The easiest choice of content comes Thursday afternoon at 4:15, when I hope everyone will attend our Clinical Spotlight invited session, VUS-busters: Cutting-edge Strategies for Interpreting Variants in Clinical and Research Sequencing. My co-moderator Aaron Quinlan and I have the pleasure of introducing four outstanding speakers:
- Anne O’Donnell-Luria (Boston Children’s / Broad Institute) on using large-scale, diverse reference databases to improve variant interpretation.
- Kim McBride (Nationwide Children’s Hospital) on identifying oligogenic causes of congenital heart disease.
- Nara Sobreira (Johns Hopkins University) on novel analytical approaches for solving “unsolved” exome cases.
- Peter Robinson (The Jackson Laboratory) on phenotype-driven analysis of exome and genome data.

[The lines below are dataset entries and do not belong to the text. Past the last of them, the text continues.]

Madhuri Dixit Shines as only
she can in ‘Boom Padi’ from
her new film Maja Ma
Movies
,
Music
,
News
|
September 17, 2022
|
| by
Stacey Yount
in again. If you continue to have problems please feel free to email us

Please come and ask all the questions so that Aaron and I don’t have to.
Friday: My Last Day at ASHG
The morning concurrent session on Friday offers some great content. I’ll probably devote most of my time to session 48, Data Sharing to Improve Genomic Variant Interpretation, and session 62, New Paradigms for Regulatory Variant Contribution to Disease Risk. I’m a sucker for regulatory variation.

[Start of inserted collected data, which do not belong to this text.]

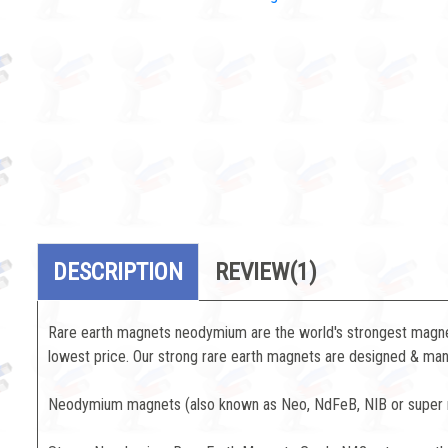
DESCRIPTION
REVIEW
(1)
Rare earth magnets neodymium are the world's strongest magnets
lowest price. Our strong rare earth magnets are designed & manu
Neodymium magnets (also known as Neo, NdFeB, NIB or super ma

The next session is a shorter one (10:15-11:15), where I’ll divide my time between session 72, Clinical Genomics in Cancer, and session 73, Transcriptomic Analysis of Genetic Variation and Disease. Following that is the Friday Poster Session and a rare lunch break where I have nothing scheduled.
Friday afternoon brings the second set of invited sessions. I’m likely to divide my time between two promising sessions:
- Session 81, Dissecting the Etiology of Mendelian Diseases Characterized by Extreme Heterogeneity
- Session 83, Using Controls from External Studies: Issues, Methods, and Successes
Saturday at ASHG
I will depart on late Friday, so I’ll miss two rounds of concurrent abstract-driven sessions on Saturday morning. However, I’ll be following the hashtag to hear about session 93, Identification and Function of Enhancers, and session 98, Improved Interpretation of Missense Variants.
Safe travels to everyone who’s headed to Orlando this week. See you there!